Find, Fellowship, Forgive and Fortify One Another
Part 2 of an Interview with Amberly Neese,
Author of The Belonging Project
Miss part 1? Read it here!
In The
Belonging Project, speaker and comedian Amberly Neese combines Bible study
with delightful humor to create a refreshing and engaging experience that will
encourage and equip women to pursue deeper relationships and true belonging by
loving and serving one another. She describes The Belonging Project as
an exploration of the New Testament as it pertains to biblical community. “God
has designed us to live in mutually beneficial relationships and has given us
the blueprints to do so in his Word. The study is designed to encourage,
empower, and equip participants to thrive in the community to which God has
called them,” she shares.
Neese provides biblical and practical help for cultivating
meaningful relationships that glorify God through an examination of the many
“one another” scriptures throughout the New Testament. She groups more than
fifty of them into themes in order to lead readers on an exploration of how to:
- Find One Another
- Fellowship with One Another
- Forgive One Another
- Fortify One Another
Having women
in our lives to help us grow in our capacity to love, serve, and forgive is
always important, regardless of what is going on in our lives and our world
around us. However, now, more than ever, we’ve become keenly aware of the need
to pursue and build an authentic tribe. She shares more about that in the
interview below.
Q: We’ve been in the midst of social
distancing for what seems like forever now. How has this period of time made
meaningful relationships all the more important?
Social
distancing has made us painfully aware of the pangs of loneliness and
disconnection.

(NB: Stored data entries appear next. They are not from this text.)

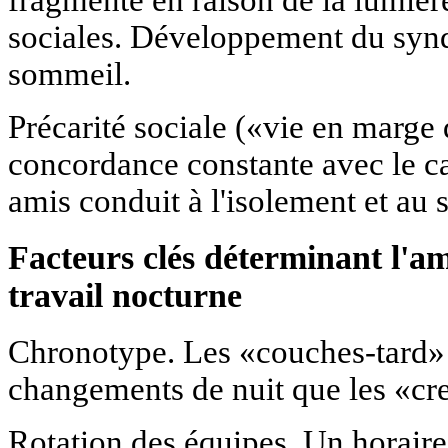
fragmenté en raison de la lumière
sociales. Développement du syn
sommeil.
Précarité sociale («vie en marge 
concordance constante avec le cal
amis conduit à l'isolement et au s
Facteurs clés déterminant l'a
travail nocturne
Chronotype. Les «couches-tard»
changements de nuit que les «cr
Rotation des équipes. Un horaire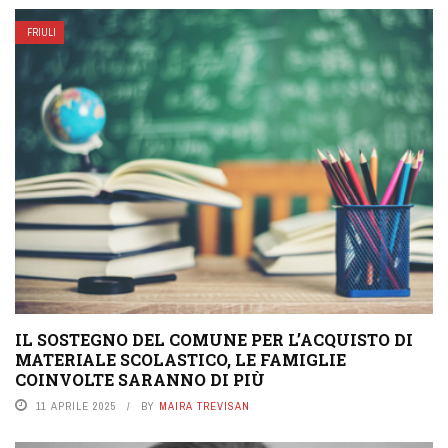
FRIULI
IL SOSTEGNO DEL COMUNE PER L’ACQUISTO DI
MATERIALE SCOLASTICO, LE FAMIGLIE
COINVOLTE SARANNO DI PIÙ
11 APRILE 2025
BY
MAIRA TREVISAN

Zoom parties and drive-by encouragement are wonderful, but they
are no substitution for sitting knee-to-knee with a friend, sharing our hearts.

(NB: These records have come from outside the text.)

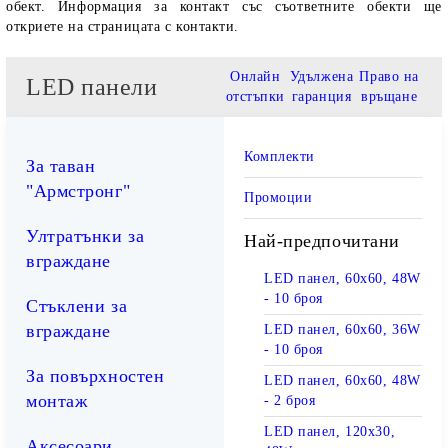
обект. Информация за контакт със съответните обекти ще
откриете на страницата с контакти.
Онлайн
Удължена
Право на
LED панели
отстъпки
гаранция
връщане
Комплекти
За таван
"Армстронг"
Промоции
Ултратънки за
Най-предпочитани
вграждане
LED панел, 60х60, 48W
- 10 броя
Стъклени за
вграждане
LED панел, 60х60, 36W
- 10 броя
За повърхностен
LED панел, 60х60, 48W
монтаж
- 2 броя
LED панел, 120х30,
Аксесоари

In addition, for some, having a house full of family in quarantine can be fun (and
loud), but it may not be a conducive place to be truly seen and heard.
The time
away from others has helped us see the need for others in our life. Biblical
community is more important than ever as we rebuild from the quarantine. One of
my closest friends lost a child during this season and the inability to hug her
family, have a service for her sweet daughter, mourn collectively, and support
her clan in this tragedy have been salt in her wounds for sure.

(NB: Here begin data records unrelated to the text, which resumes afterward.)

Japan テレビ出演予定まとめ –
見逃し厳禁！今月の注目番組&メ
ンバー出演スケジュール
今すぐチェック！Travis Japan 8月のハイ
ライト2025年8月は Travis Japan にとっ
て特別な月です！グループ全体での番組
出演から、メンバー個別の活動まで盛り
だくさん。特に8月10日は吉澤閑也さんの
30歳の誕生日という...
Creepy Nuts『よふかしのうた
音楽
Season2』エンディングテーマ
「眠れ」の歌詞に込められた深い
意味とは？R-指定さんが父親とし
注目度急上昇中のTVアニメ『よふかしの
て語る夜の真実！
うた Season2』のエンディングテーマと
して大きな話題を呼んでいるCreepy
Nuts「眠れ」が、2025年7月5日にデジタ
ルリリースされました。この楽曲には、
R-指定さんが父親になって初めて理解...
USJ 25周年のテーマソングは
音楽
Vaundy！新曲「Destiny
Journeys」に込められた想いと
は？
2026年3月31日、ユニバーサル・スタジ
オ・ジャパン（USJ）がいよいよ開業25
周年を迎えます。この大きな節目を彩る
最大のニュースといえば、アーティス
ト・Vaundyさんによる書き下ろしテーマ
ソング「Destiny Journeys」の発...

The Belonging Project highlights some ways to love and
serve others from the comfort of one’s living room as well as the sweet
discomfort of sitting with a friend in her pain. Social distancing may put a
damper on connection, but there are ways to encourage others without breaking
quarantine. I am a hugger—more like a tackler—so this time has been hard for
me, but it has allowed me the opportunity to explore new ways to comfort,
encourage, and connect with others.

Social media
can serve as a wonderful way to stay in touch, but it can also serve as a
source of discouragement. It is easy to get caught up in the “compare snare”—the
heartache of being left out and/or comparing oneself to the feed of others. It
is easy to believe that someone else’s feed, their social media gallery, is an
accurate picture of their lives. I rarely see dirty dishes, marital discourse,
unemployment, bad hair days, or depression on Facebook or Instagram. We only
share good stuff and only after it has gone through a filter to remove our
wrinkles and uneven skin tone.
We should
avoid comparing our real life to the “reel” life of others because it begins to
give us a false sense of reality, and we can suffer from envy, disappointment,
and dissatisfaction—mindsets that erode a biblical community.
Recently, I
found out on social media that many of my cronies (an old school word for
friends) had started a Bible study. Without me. To try and keep the numbers
reasonable, they had made a list, and I wasn’t on it. It crushed me. The ironic
thing was I had already started writing the
Belonging Project, my attempt to encourage women to seek community with
others in Jesus’ name, and I was not invited. It took me a little while to
recover, but my husband and I have also since started a Bible study with an
amazing group of folks who were hungry for community as well.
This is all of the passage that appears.